Goal of the exercise
Report each line from the records where the string "Purina" turns up.

Page-level text extractions
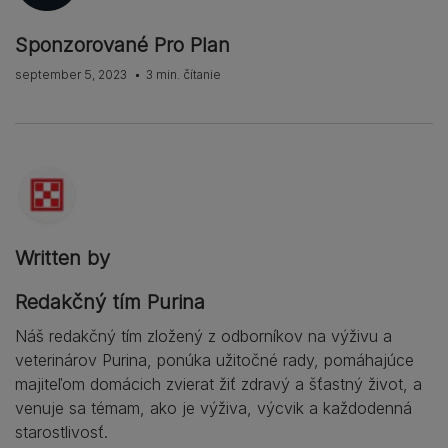
Sponzorované Pro Plan
september 5, 2023
3 min. čítanie
Written by
Redakčný tím Purina
Náš redakčný tím zložený z odborníkov na výživu a
veterinárov Purina, ponúka užitočné rady, pomáhajúce
majiteľom domácich zvierat žiť zdravý a šťastný život, a
venuje sa témam, ako je výživa, výcvik a každodenná
starostlivosť.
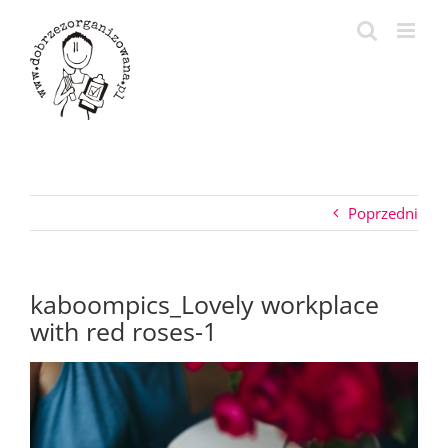
Przejdź
do
zawartości
Poprzedni
kaboompics_Lovely workplace
with red roses-1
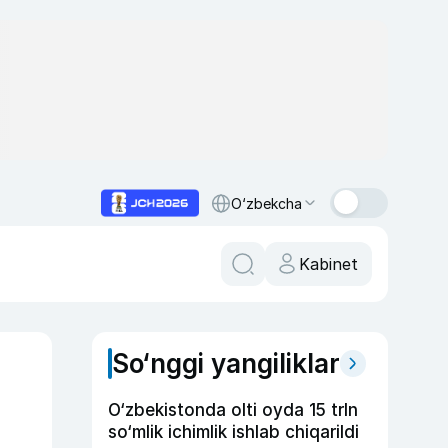
O‘zbekcha
Kabinet
So‘nggi yangiliklar
O‘zbekistonda olti oyda 15 trln
so‘mlik ichimlik ishlab chiqarildi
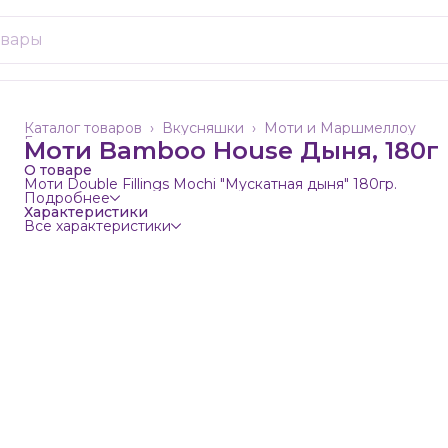
Каталог товаров
›
Вкусняшки
›
Моти и Маршмеллоу
Главная
›
Моти Bamboo House Дыня, 180г
О товаре
Моти Double Fillings Mochi "Мускатная дыня" 180гр.
Подробнее
Характеристики
Все характеристики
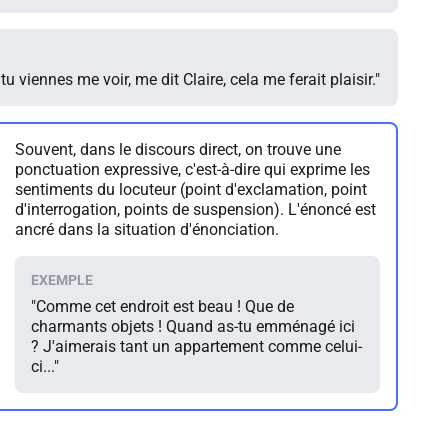
tu viennes me voir, me dit Claire, cela me ferait plaisir."
Souvent, dans le discours direct, on trouve une
ponctuation expressive, c'est-à-dire qui exprime les
sentiments du locuteur (point d'exclamation, point
d'interrogation, points de suspension). L'énoncé est
ancré dans la situation d'énonciation.
"Comme cet endroit est beau ! Que de
charmants objets ! Quand as-tu emménagé ici
? J'aimerais tant un appartement comme celui-
ci..."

Solved problem
Redakčný tím Purina
veterinárov Purina, ponúka užitočné rady, pomáhajúce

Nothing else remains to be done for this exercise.